Death jokes
I will pay someone to kill me.
Don't be scared of skeletons.
They don't have the guts for murder.
What's red and bad for your teeth? A brick.
I was in a school shooting a few years ago, 3 people died.
I guess that’s what you get when you’re bad at hide and seek.
My girlfriend died in Tokyo during a tsunami. I was sad, but my friend told me, "Don't worry, there are plenty more in the ocean."
Why do old people swallow popcorn kernels?
To make their cremation more entertaining when they die.
Leave a man on a plane, and he flies for a day.
Throw a man off a plane, and he flies for the rest of his life.
Who’s stronger in a relationship, a man or a woman? A woman, because it takes six men to carry him to his grave; it only takes one woman to put him there.

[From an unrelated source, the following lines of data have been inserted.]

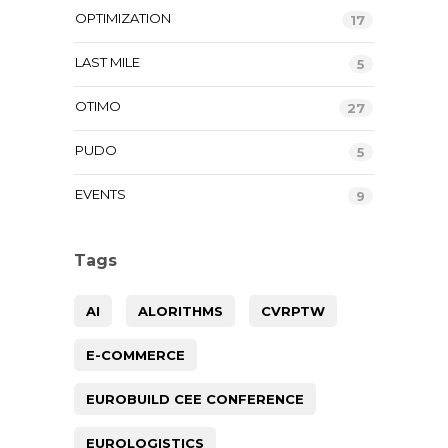
OPTIMIZATION
17
LAST MILE
5
OTIMO
27
PUDO
5
EVENTS
9
Tags
AI
ALORITHMS
CVRPTW
E-COMMERCE
EUROBUILD CEE CONFERENCE
EUROLOGISTICS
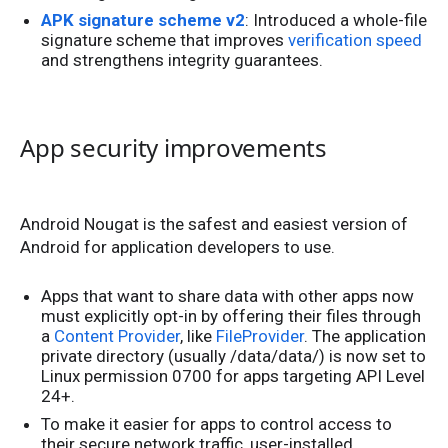
APK signature scheme v2
: Introduced a whole-file
signature scheme that improves
verification speed
and strengthens integrity guarantees.
App security improvements
Android Nougat is the safest and easiest version of
Android for application developers to use.
Apps that want to share data with other apps now
must explicitly opt-in by offering their files through
a
Content Provider
, like
FileProvider
. The application
private directory (usually /data/data/
) is now set to
Linux permission 0700 for apps targeting API Level
24+.
To make it easier for apps to control access to
their secure network traffic, user-installed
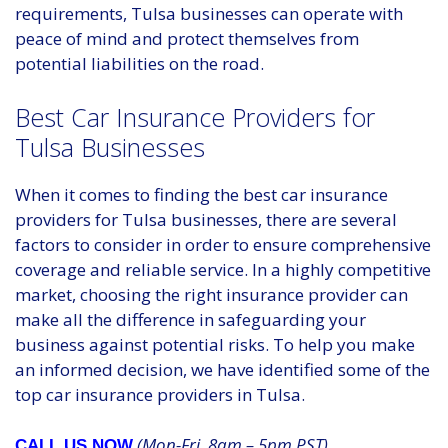
requirements, Tulsa businesses can operate with
peace of mind and protect themselves from
potential liabilities on the road.
Best Car Insurance Providers for
Tulsa Businesses
When it comes to finding the best car insurance
providers for Tulsa businesses, there are several
factors to consider in order to ensure comprehensive
coverage and reliable service. In a highly competitive
market, choosing the right insurance provider can
make all the difference in safeguarding your
business against potential risks. To help you make
an informed decision, we have identified some of the
top car insurance providers in Tulsa.
(Mon-Fri, 8am – 5pm PST)
CALL US NOW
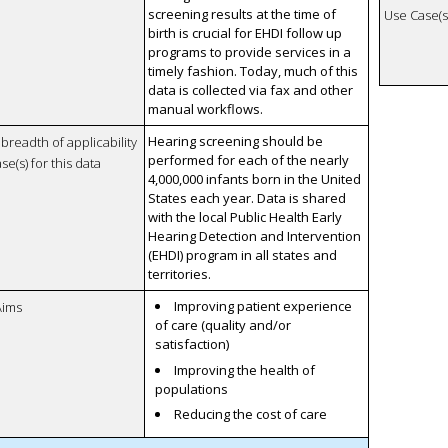
screening results at the time of
Use Case(s)
birth is crucial for EHDI follow up
programs to provide services in a
timely fashion. Today, much of this
data is collected via fax and other
manual workflows.
Hearing screening should be
breadth of applicability
performed for each of the nearly
se(s) for this data
4,000,000 infants born in the United
States each year. Data is shared
with the local Public Health Early
Hearing Detection and Intervention
(EHDI) program in all states and
territories.
Improving patient experience
Aims
of care (quality and/or
satisfaction)
Improving the health of
populations
Reducing the cost of care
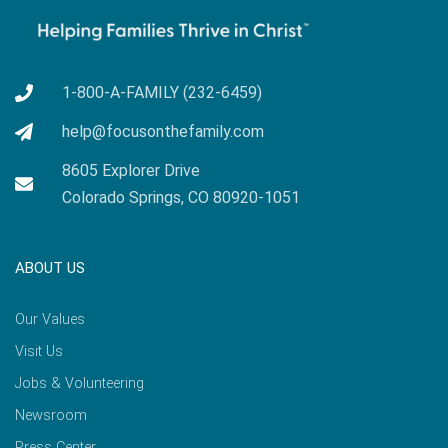
1-800-A-FAMILY (232-6459)
help@focusonthefamily.com
8605 Explorer Drive
Colorado Springs, CO 80920-1051
ABOUT US
Our Values
Visit Us
Jobs & Volunteering
Newsroom
Press Center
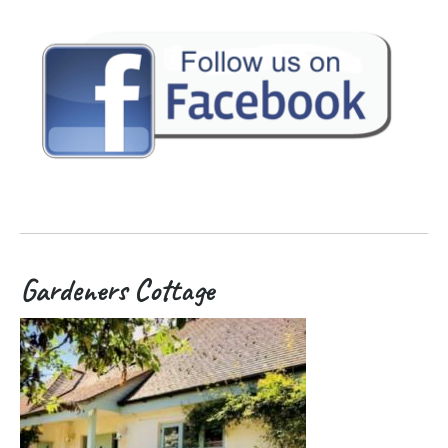
Gardeners Cottage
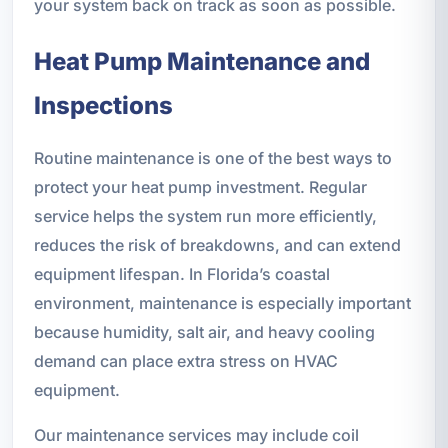
your system back on track as soon as possible.
Heat Pump Maintenance and
Inspections
Routine maintenance is one of the best ways to
protect your heat pump investment. Regular
service helps the system run more efficiently,
reduces the risk of breakdowns, and can extend
equipment lifespan. In Florida’s coastal
environment, maintenance is especially important
because humidity, salt air, and heavy cooling
demand can place extra stress on HVAC
equipment.
Our maintenance services may include coil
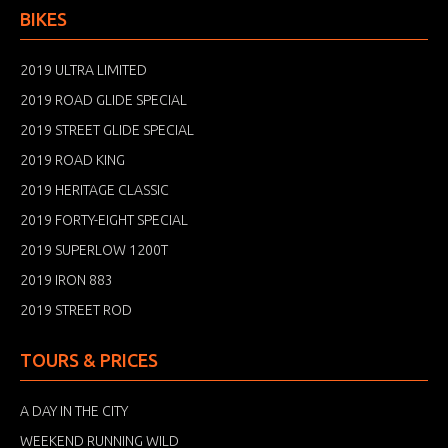
BIKES
2019 ULTRA LIMITED
2019 ROAD GLIDE SPECIAL
2019 STREET GLIDE SPECIAL
2019 ROAD KING
2019 HERITAGE CLASSIC
2019 FORTY-EIGHT SPECIAL
2019 SUPERLOW 1200T
2019 IRON 883
2019 STREET ROD
TOURS & PRICES
A DAY IN THE CITY
WEEKEND RUNNING WILD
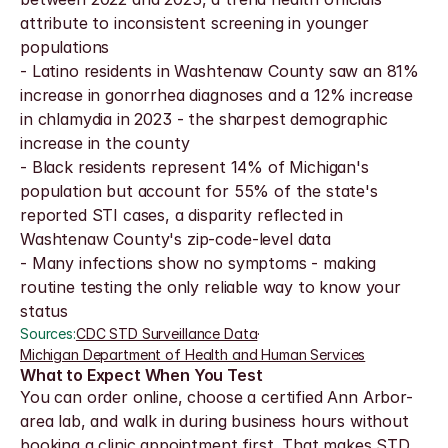
attribute to inconsistent screening in younger 
populations
- Latino residents in Washtenaw County saw an 81% 
increase in gonorrhea diagnoses and a 12% increase 
in chlamydia in 2023 - the sharpest demographic 
increase in the county
- Black residents represent 14% of Michigan's 
population but account for 55% of the state's 
reported STI cases, a disparity reflected in 
Washtenaw County's zip-code-level data
- Many infections show no symptoms - making 
routine testing the only reliable way to know your 
status
Sources:
CDC STD Surveillance Data
·
Michigan Department of Health and Human Services
What to Expect When You Test
You can order online, choose a certified Ann Arbor-
area lab, and walk in during business hours without 
booking a clinic appointment first. That makes STD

I asked an emo girl, "Do you ever get jealous of your phone when it dies?"
Welcome to Morgan's Morgue and Pizzeria where yesterday's loss is today's sauce!
What did the grim reaper say when his favorite car commercial came on? "Safe life repair, safe life replace!"
Tried committing suicide last night...
Never doing that shit again, I almost killed myself!
Mom: Quit making suicidal jokes!
Me: Don't worry, it will all be over soon, Mom!
Mom: ❓❓❓
How do you make a sad person jump?
A bridge.
I told a crippled guy he is immortal because he can't kick the bucket.
James Last, the king of the LP bargain bin, died a Florida Man.
I actually think Paul Walker was a good man, he did not deserve to be burned alive.
He had a change of race tho when he died.
Michael Jackson died of shock when he found out Boys II Men wasn't a delivery service.
Where do suicide bombers go after death?
Everywhere.
I still remember the last thing my grandfather said before kicking the bucket: "Hey, wanna see how far I can kick this bucket?"